I want it all, and I want it now.
Queen, rock group
St Peter’s Church seems untouched by the impatient swirl of downtown Vienna. It stands in a narrow square, tucked away from the noisy shopping streets that criss-cross the Austrian capital. Buildings lean in from all sides like soldiers closing ranks. Visitors often wander past without even noticing the church’s delicious baroque façade and green domes.
Stepping through the immense wooden doors is like passing through a wormhole to a time when there were few reasons to rush. Gregorian chants whisper from hidden speakers. Candles cast flickering light on gilded altarpieces and paintings of the Virgin Mary. The smell of burning incense sweetens the air. A stone staircase, winding and weathered, leads down into a crypt dating back a thousand years. With thick walls blocking out mobile phone signals, the silence feels almost metaphysical.
I have come to St Peter’s to discuss the virtues of slowing down. It is a soirée for business people, but some clergy are also present. At the end of the evening, when most of the guests have dispersed into the Viennese night, Monsignor Martin Schlag, resplendent in his purple cassock, comes up to me, a little sheepishly, to make a confession. ‘As I was listening to you, I suddenly realised how easy it is for all of us to get infected by the impatience of the modern world,’ he says. ‘Lately, I must admit, I have been praying too fast.’
We both laugh at the irony of a man of the cloth behaving like a man in a suit, but his transgression underlines just how deep the quick-fix impulse runs. After all, prayer may be the oldest ritual for solving problems. Throughout history and across cultures, our ancestors have turned to gods and spirits in times of need, seeking help in tackling everything from floods and famine to drought and disease. Whether praying can actually solve problems is a matter of debate, but one thing is clear: no god has ever offered succour to those who pray faster. ‘Prayer is not meant to be a shortcut,’ says Monsignor Schlag. ‘The whole point of praying is to slow down, listen, think deeply. If you hurry prayer, it loses its meaning and power. It becomes an empty quick fix.’
If we are going to start solving problems thoroughly, we must first understand our fatal attraction to speedy solutions. We need to know why even people like Monsignor Schlag, who devote their lives to serene contemplation in places like St Peter’s, still fall for the quick fix. Are we somehow hardwired to reach for the duct-tape?
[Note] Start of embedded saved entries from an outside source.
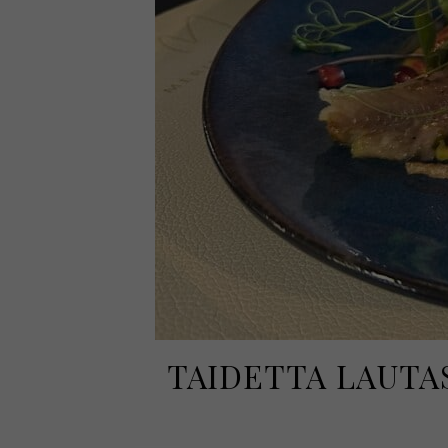
TAIDETTA LAUTA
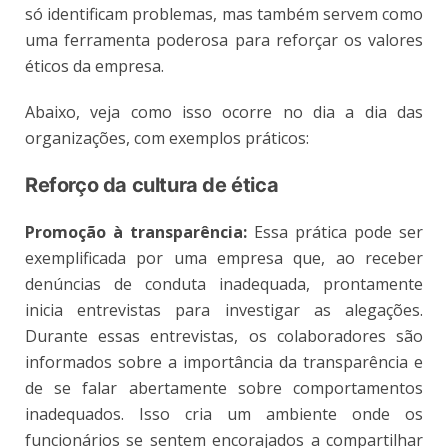
só identificam problemas, mas também servem como
uma ferramenta poderosa para reforçar os valores
éticos da empresa.
Abaixo, veja como isso ocorre no dia a dia das
organizações, com exemplos práticos:
Reforço da cultura de ética
Promoção à transparência:
Essa prática pode ser
exemplificada por uma empresa que, ao receber
denúncias de conduta inadequada, prontamente
inicia entrevistas para investigar as alegações.
Durante essas entrevistas, os colaboradores são
informados sobre a importância da transparência e
de se falar abertamente sobre comportamentos
inadequados. Isso cria um ambiente onde os
funcionários se sentem encorajados a compartilhar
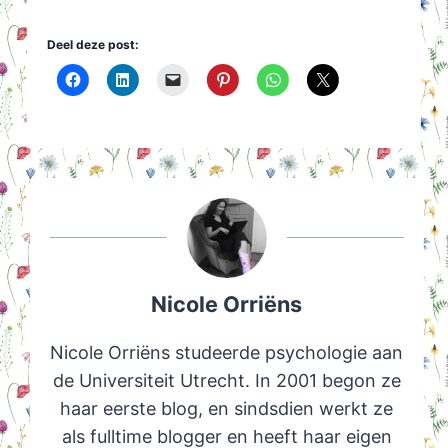
Deel deze post:
Nicole Orriëns
Nicole Orriëns studeerde psychologie aan
de Universiteit Utrecht. In 2001 begon ze
haar eerste blog, en sindsdien werkt ze
als fulltime blogger en heeft haar eigen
Does modern society make it harder to resist peeing on frozen legs?
After my encounter with the monsignor, I turn to a secular expert on the workings of the human brain. Peter Whybrow is a psychiatrist and director of the Semel Institute for Neuroscience and Human Behavior at the University of California in Los Angeles. He is also the author of a book called American Mania , which explores how brain machinery that helped early man survive in a world of privation makes us prone to gorging in the modern age of plenty. Along with many in the field of neuroscience, he believes our addiction to the quick fix has physiological roots.
The human brain has two basic mechanisms for solving problems, which are commonly known as System 1 and System 2. The first is fast and intuitive, almost like thinking without thinking. When we see a lion eyeing us from across a watering hole, our brains instantly map out the best escape route and send us hurtling towards it. Quick fix. Problem solved. But System 1 is not just for life-or-death situations. It is the shortcut we use to navigate through daily life. Imagine if you had to reach every decision, from which sandwich to buy at lunch to whether to smile back at that fetching stranger on the subway, through deep analysis and anguished navel-gazing. Life would be unbearable. System 1 saves us the trouble.
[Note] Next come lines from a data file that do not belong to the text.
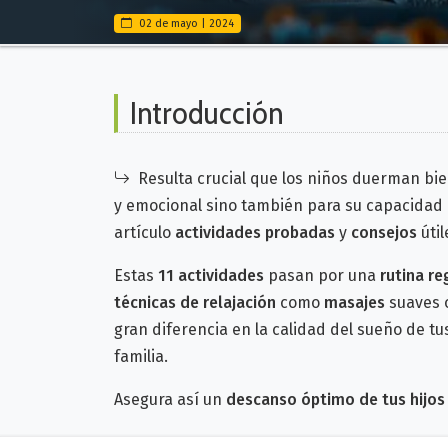
02 de mayo | 2024
Introducción
Resulta crucial que los niños duerman bi
y emocional sino también para su capacidad 
artículo
actividades probadas
y
consejos
útil
Estas
11 actividades
pasan por una
rutina re
técnicas de relajación
como
masajes
suaves o
gran diferencia en la calidad del sueño de tu
familia.
Asegura así un
descanso óptimo de tus hijos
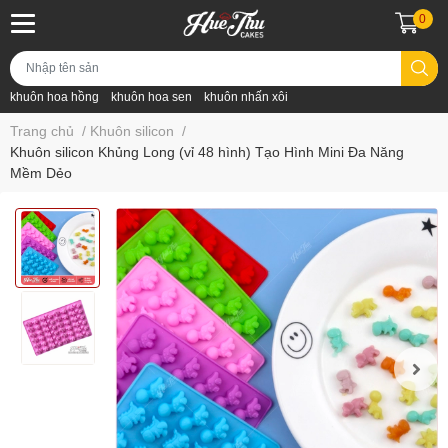
0
khuôn hoa hồng
khuôn hoa sen
khuôn nhấn xôi
Trang chủ
/
Khuôn silicon
/
Khuôn silicon Khủng Long (vỉ 48 hình) Tạo Hình Mini Đa Năng
Mềm Dẻo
By contrast, System 2 is slow and deliberate. It is the conscious thinking we do when asked to calculate 23 times 16 or analyse the possible side effects of a new social policy. It involves planning, critical analysis and rational thought, and is driven by parts of the brain that continue to develop after birth and into adolescence, which is why children are all about instant gratification. Not surprisingly, System 2 consumes more energy.